La tentation du redistributionnisme 
  
          Le résultat empirique le plus révélateur, selon Barro(2), est qu'une faible dose de démocratie favorise la croissance, mais que la relation entre démocratie et croissance devient progressivement négative après qu'un degré avancé de démocratie a été atteint. L'insertion d'éléments démocratiques dans un régime jusque-là despotique favoriserait la croissance en limitant les pouvoirs arbitraires du gouvernement, mais l'injection de doses supplémentaires de libertés politiques entraînerait la multiplication des programmes redistributionnistes néfastes à la croissance. La démocratie moderne, en suscitant l'avènement d'une vaste classe de bénéficiaires inactifs de largesses publiques, a eu tendance à miner les droits de propriété et à offrir au politique une multitude d'occasions de pratiquer le redistributionnisme. L'État providence, quand on y regarde de près, n'est guère plus qu'une vaste commons, où les citoyens sont amenés à siphonner la richesse de leurs voisins.  

          L'État, le vrai, n'est donc pas un mécanisme correcteur des inefficacités ni un redresseur des torts. Il amplifie plutôt les unes et les autres. L'État ne peut garantir la prospérité, pas plus qu'il ne peut créer d'emplois. À moins d'être circonscrit par des règles constitutionnelles rigoureuses, l'État s'emploie à privilégier des groupes d'intérêt qui se serviront du processus politique démocratique pour tondre les consommateurs et les contribuables en leur faveur.  

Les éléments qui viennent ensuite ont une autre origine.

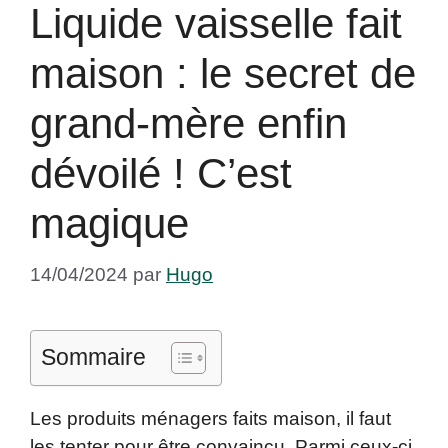
Liquide vaisselle fait
maison : le secret de
grand-mère enfin
dévoilé ! C’est
magique
14/04/2024
par
Hugo
Sommaire
Les produits ménagers faits maison, il faut
les tenter pour être convaincu. Parmi ceux-ci,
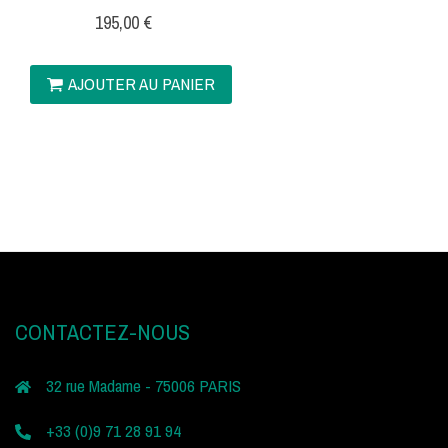
195,00
€
AJOUTER AU PANIER
CONTACTEZ-NOUS
32 rue Madame - 75006 PARIS
+33 (0)9 71 28 91 94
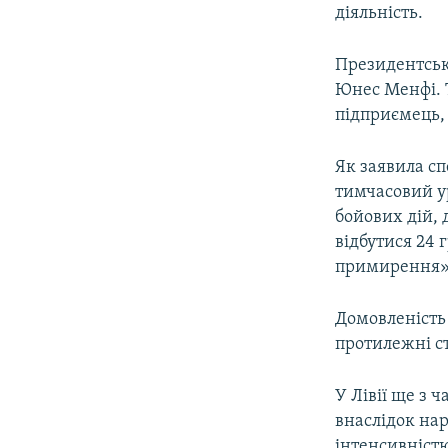
діяльність.
Президентськ
Юнес Менфі. 
підприємець, 
Як заявила сп
тимчасовий у
бойових дій,
відбутися 24 
примирення»
Домовленість 
протилежні ст
У Лівії ще з 
внаслідок на
інтенсивністю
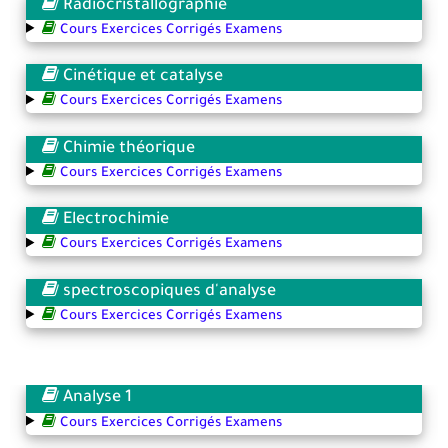
Radiocristallographie
Cours Exercices Corrigés Examens
Cinétique et catalyse
Cours Exercices Corrigés Examens
Chimie théorique
Cours Exercices Corrigés Examens
Electrochimie
Cours Exercices Corrigés Examens
spectroscopiques d'analyse
Cours Exercices Corrigés Examens
Analyse 1
Cours Exercices Corrigés Examens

          Les peuples qui misent sur l'initiative publique et la décision collective en héritent généralement des leaders célèbres mais aussi des emplois cul-de-sac, tels des jobs de bureaucrates. Les solutions politiques sont généralement riches en symboles, mais pauvres en réalisations durables. Par sa nature même, la politique est impuissante à créer les skills, les attitudes et les habitudes personnelles, qui sont les assises du développement économique durable. Ce processus repose sur les incitations individuelles et il prend du temps, trop pour les horizons politiques qui encadrent les politiciens. D'où la place démesurée des symboles et le recours à la polarisation, à l'affrontement entre les cultures en présence.  
  
          Parce que le redistributionnisme est le propre de la politique, celle-ci ne fait pas qu'exploiter les antagonismes; elle les suscite et les alimente. Ce que la politisation produit en abondance par contre, ce sont les symboles de ces réalisations, telles les affiches unilingues, la capitale nationale, le clinquant diplomatique et le nombre d'immigrants inscrits à l'école française. Le fétiche souverainiste est l'expression ultime de la tentation politico-bureaucratique étriquée qui a caractérisé la culture politique chez nous.  
  
  
  
1. Milton Friedman, Capitalism and Freedom, The University of Chicago Press, 1962. 
2. Robert Barro, The Determinants of Economic Growth, The MIT Press, Cambridge, 1997. 
  
  
  
(*) Jean-Luc Migué est professeur à l'ÉNAP.